- Microsoft EMEA Big Compute (HPC) Team - <mailto:EMEAGBBBigComputeTSP @ microsoft.com>
- Initial versions by Karl Podesta, September 2017
This is a technical lab to help you get started with Azure Batch. You will log in to Azure, initiate Azure Batch, and run a sample job. You will learn about some of the different methods for doing this, and some of the different jobs you could run. You will also learn where to get more information, and how to dig deeper for your particular use case. The Lab should take approx 90 minutes to complete.
Please share any thoughts, feedback, or improvements - this is a work in progress, and we want to make sure it helps you to get started in the right way with Azure Batch!
Azure Batch is a scalable job scheduling system leveraging the Microsoft Azure Cloud. Users can specify what their jobs are (e.g., executing a binary to process text data), when to run them, where to run them, and on what VM resources they are run on. The Azure Batch service takes care of the rest including: compute resource provisioning, task scheduling, automatic task recovery and retry on failure, automatic scaling of resources if specified, and many other complexities that exist at cloud-scale. There is no extra cost to use Azure Batch - Azure Batch is provided as a free value-added service on top of compute resources in Azure. Costs are incurred only for compute resources consumed and any assoicated datacenter data egress and storage costs, i.e., the same cost as if consuming Virtual Machines or Cloud Services directly.
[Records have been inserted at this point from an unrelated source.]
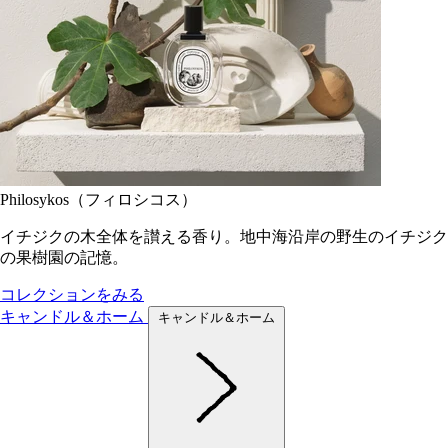
Philosykos（フィロシコス）
イチジクの木全体を讃える香り。地中海沿岸の野生のイチジク
の果樹園の記憶。
コレクションをみる
キャンドル＆ホーム
キャンドル＆ホーム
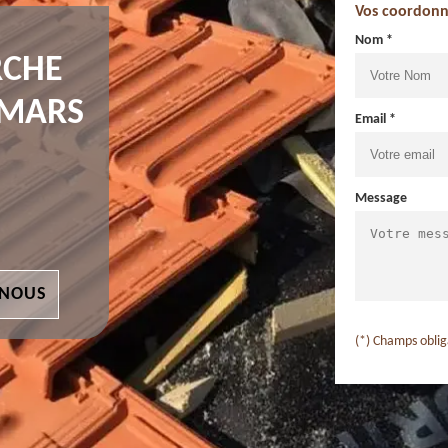
Vos coordonn
Nom *
RCHE
AMARS
Email *
Message
 NOUS
(*) Champs oblig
Azure Batch can handle workloads on any point of the parallel and distributed processing spectrum, from embarassingly parallel workloads all the way to tightly-coupled message passing codes such as MPI jobs on Infiniband/RDMA. If this is your first time with Azure Batch, you might want to read the Azure Batch Overview to get familiar with the concepts of Pools, Jobs, and Tasks.
The following steps will be needed for setup:
- Login to Azure
- Create an Azure Batch account (or use an existing one)
- Create an Azure Storage account (or use an existing one)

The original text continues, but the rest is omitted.